Please report each line in the material below that includes "will".
====== DATA RECORDS ======
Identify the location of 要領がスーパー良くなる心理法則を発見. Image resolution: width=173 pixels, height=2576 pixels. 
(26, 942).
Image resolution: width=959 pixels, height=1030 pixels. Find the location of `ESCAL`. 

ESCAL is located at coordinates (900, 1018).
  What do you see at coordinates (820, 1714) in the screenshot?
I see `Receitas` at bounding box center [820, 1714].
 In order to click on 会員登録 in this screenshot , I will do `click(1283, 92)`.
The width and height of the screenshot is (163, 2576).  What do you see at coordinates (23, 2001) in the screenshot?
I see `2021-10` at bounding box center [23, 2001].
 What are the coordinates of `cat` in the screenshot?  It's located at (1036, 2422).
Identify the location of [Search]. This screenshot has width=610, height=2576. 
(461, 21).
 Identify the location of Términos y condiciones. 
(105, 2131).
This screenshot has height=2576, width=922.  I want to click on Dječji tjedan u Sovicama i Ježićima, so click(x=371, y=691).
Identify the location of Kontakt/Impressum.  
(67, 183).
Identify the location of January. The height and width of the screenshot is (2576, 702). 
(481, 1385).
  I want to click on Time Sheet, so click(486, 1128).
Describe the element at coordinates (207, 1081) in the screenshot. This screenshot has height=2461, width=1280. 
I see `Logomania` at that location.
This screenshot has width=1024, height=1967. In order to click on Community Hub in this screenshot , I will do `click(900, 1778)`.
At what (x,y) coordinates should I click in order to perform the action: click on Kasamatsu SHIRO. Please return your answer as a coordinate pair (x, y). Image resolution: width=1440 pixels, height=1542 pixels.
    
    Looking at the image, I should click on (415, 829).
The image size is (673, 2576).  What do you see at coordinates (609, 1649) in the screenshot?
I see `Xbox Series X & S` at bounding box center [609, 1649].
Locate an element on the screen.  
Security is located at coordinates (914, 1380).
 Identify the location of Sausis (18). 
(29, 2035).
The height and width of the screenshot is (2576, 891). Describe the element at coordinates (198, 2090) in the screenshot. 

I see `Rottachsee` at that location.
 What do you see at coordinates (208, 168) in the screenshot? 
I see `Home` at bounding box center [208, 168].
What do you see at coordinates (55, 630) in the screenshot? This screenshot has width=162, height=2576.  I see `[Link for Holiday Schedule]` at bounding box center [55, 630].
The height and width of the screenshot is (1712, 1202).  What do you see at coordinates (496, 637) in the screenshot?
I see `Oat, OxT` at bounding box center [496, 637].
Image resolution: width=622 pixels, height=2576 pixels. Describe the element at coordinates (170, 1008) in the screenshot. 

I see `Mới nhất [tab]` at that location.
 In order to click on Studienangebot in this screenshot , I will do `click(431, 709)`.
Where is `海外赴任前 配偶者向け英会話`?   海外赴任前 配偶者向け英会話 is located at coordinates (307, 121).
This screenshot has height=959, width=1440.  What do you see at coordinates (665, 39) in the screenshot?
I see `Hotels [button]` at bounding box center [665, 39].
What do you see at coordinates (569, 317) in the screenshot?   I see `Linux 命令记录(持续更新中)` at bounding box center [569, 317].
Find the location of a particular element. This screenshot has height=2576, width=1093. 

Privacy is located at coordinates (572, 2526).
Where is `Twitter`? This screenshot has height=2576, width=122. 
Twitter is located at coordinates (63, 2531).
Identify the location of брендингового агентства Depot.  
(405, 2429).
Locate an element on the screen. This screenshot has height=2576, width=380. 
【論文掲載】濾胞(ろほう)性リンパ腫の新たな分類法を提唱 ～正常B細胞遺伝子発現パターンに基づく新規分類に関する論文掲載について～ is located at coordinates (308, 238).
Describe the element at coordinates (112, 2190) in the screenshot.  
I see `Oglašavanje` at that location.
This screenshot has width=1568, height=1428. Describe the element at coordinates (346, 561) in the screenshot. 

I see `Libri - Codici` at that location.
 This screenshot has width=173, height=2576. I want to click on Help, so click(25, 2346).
======
RESPONSE >>
 In order to click on 会員登録 in this screenshot , I will do `click(1283, 92)`.
This screenshot has width=1024, height=1967. In order to click on Community Hub in this screenshot , I will do `click(900, 1778)`.
 In order to click on Studienangebot in this screenshot , I will do `click(431, 709)`.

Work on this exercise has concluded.